“Freedom, a Work in Progress”
The timeline for the Fredericksburg civil rights walking tour begins at the end of the Civil War in 1865. Fredericksburg’s location halfway between Richmond, the capital of the Confederacy, and Washington, D.C., made it the site of intense fighting as Union and Confederate armies advanced and retreated. Enslaved Black people took advantage of the shifting lines to emancipate themselves. During the summer of 1862, over 10,000 enslaved people escaped bondage by crossing the Rappahannock River in and around Fredericksburg. At a national level, in 1865, the 13th Amendment was ratified by the states to abolish chattel slavery “within the United States, or any place subject to their jurisdiction.” To regain federal representation, the former Confederate states, of which Virginia was one, had to ratify the 13th Amendment.
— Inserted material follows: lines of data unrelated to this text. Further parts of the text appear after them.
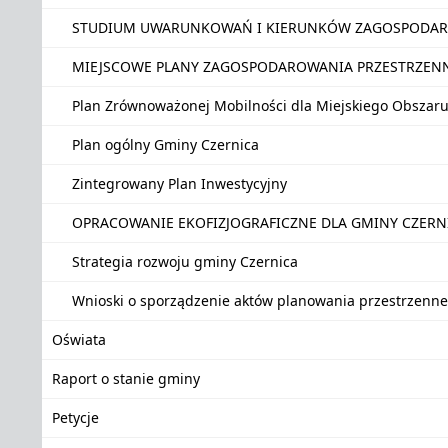
STUDIUM UWARUNKOWAŃ I KIERUNKÓW ZAGOSPODAR
MIEJSCOWE PLANY ZAGOSPODAROWANIA PRZESTRZEN
Plan Zrównoważonej Mobilności dla Miejskiego Obszar
Plan ogólny Gminy Czernica
Zintegrowany Plan Inwestycyjny
OPRACOWANIE EKOFIZJOGRAFICZNE DLA GMINY CZER
Strategia rozwoju gminy Czernica
Wnioski o sporządzenie aktów planowania przestrzenn
Oświata
Raport o stanie gminy
Petycje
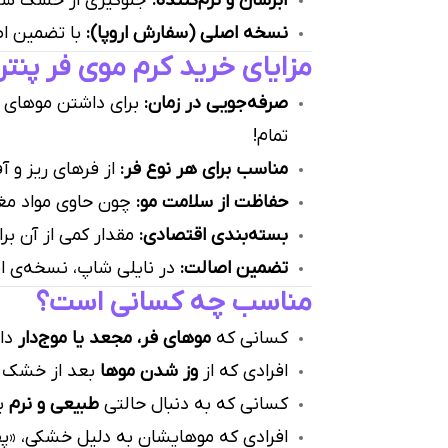
آبرسان و نرم‌کننده:
جلوگیری از خشک شدن
نسخه اصلی (سفارش اروپا):
با تضمین اص
مزایای خرید کرم موی فر پنت
صرفه‌جویی در زمان:
برای داشتن موهای فر
تمام!
مناسب برای هر نوع فر:
از فرهای ریز و آ
حفاظت از سلامت مو:
چون حاوی مواد مغذی
بسته‌بندی اقتصادی:
مقدار کمی از آن بر
تضمین اصالت:
در نایلی شاپ، نسخه‌ی اصل
مناسب چه کسانی است؟
کسانی که
موهای فر، مجعد یا موج‌دار
دار
افرادی که از
وز شدن موها
بعد از خشک 
کسانی که به دنبال حالتی
طبیعی و نرم
بر
افرادی که موهایشان به دلیل خشکی، «پف»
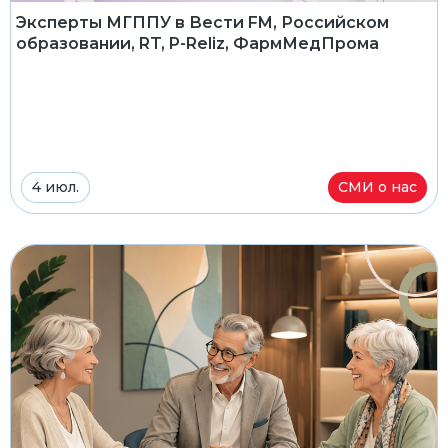
Эксперты МГППУ в Вести FM, Российском
образовании, RT, P-Reliz, ФармМедПрома
4 июл.
СМИ о нас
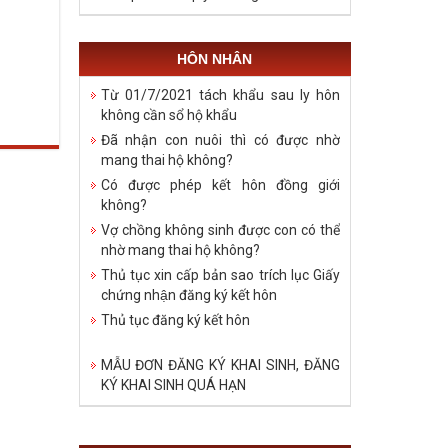
HÔN NHÂN
Từ 01/7/2021 tách khẩu sau ly hôn
không cần sổ hộ khẩu
Đã nhận con nuôi thì có được nhờ
mang thai hộ không?
Có được phép kết hôn đồng giới
không?
Vợ chồng không sinh được con có thể
nhờ mang thai hộ không?
Thủ tục xin cấp bản sao trích lục Giấy
chứng nhận đăng ký kết hôn
Thủ tục đăng ký kết hôn
MẪU ĐƠN ĐĂNG KÝ KHAI SINH, ĐĂNG
KÝ KHAI SINH QUÁ HẠN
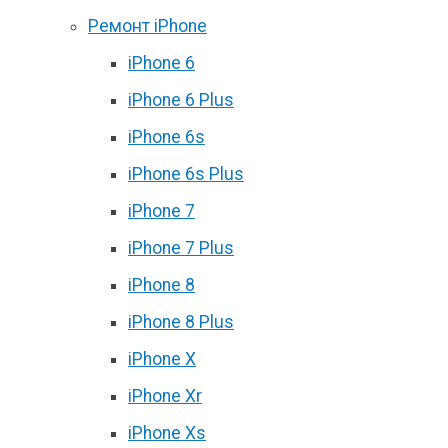
Ремонт iPhone
iPhone 6
iPhone 6 Plus
iPhone 6s
iPhone 6s Plus
iPhone 7
iPhone 7 Plus
iPhone 8
iPhone 8 Plus
iPhone X
iPhone Xr
iPhone Xs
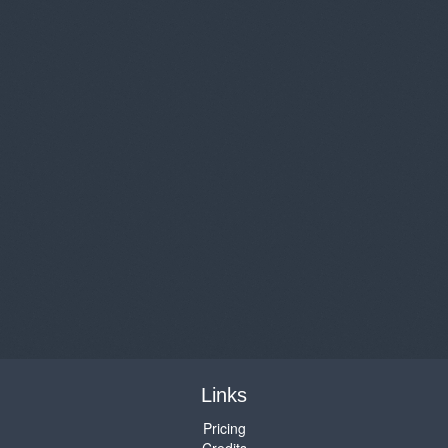
Links
Pricing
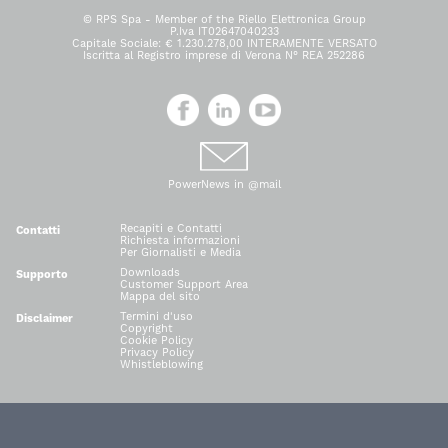
© RPS Spa - Member of the Riello Elettronica Group
P.Iva IT02647040233
Capitale Sociale: € 1.230.278,00 INTERAMENTE VERSATO
Iscritta al Registro imprese di Verona N° REA 252286
PowerNews in @mail
Recapiti e Contatti
Contatti
Richiesta informazioni
Per Giornalisti e Media
Downloads
Supporto
Customer Support Area
Mappa del sito
Termini d'uso
Disclaimer
Copyright
Cookie Policy
Privacy Policy
Whistleblowing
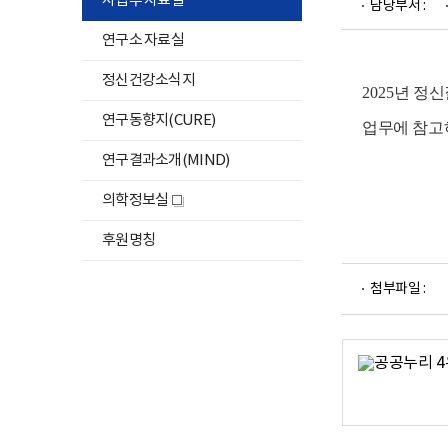
사업부 자료실
담당부서 :
연구소 자료실
정신건강소식지
2025
년 정신
연구동향지(CURE)
업무에 참고
연구결과소개(MIND)
의학정보실
새
창
후원명칭
파
첨부파일 :
일
뷰
어
로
The timeline continues forward to the 20th century and the efforts and influence of James L. Farmer Jr., widely regarded as one of the “Big Four” of the Civil Rights Movement – alongside Dr. Martin Luther King Jr., Roy Wilkins and Whitney Young. Originally from Marshall, Texas, Farmer was considered an academic prodigy when he completed high school at age 14. Barely in his 20s, he graduated from Howard University School of Divinity in Washington, D.C., and then moved to Chicago where he co-founded the Congress of Racial Equality (CORE) in 1942. Through CORE, he organized the first sit-ins in the history of the United States. Years later, from 1985-1998, he was a distinguished professor of history at the University of Mary Washington, located in Fredericksburg, and in 1998 received the Presidential Medal of Freedom.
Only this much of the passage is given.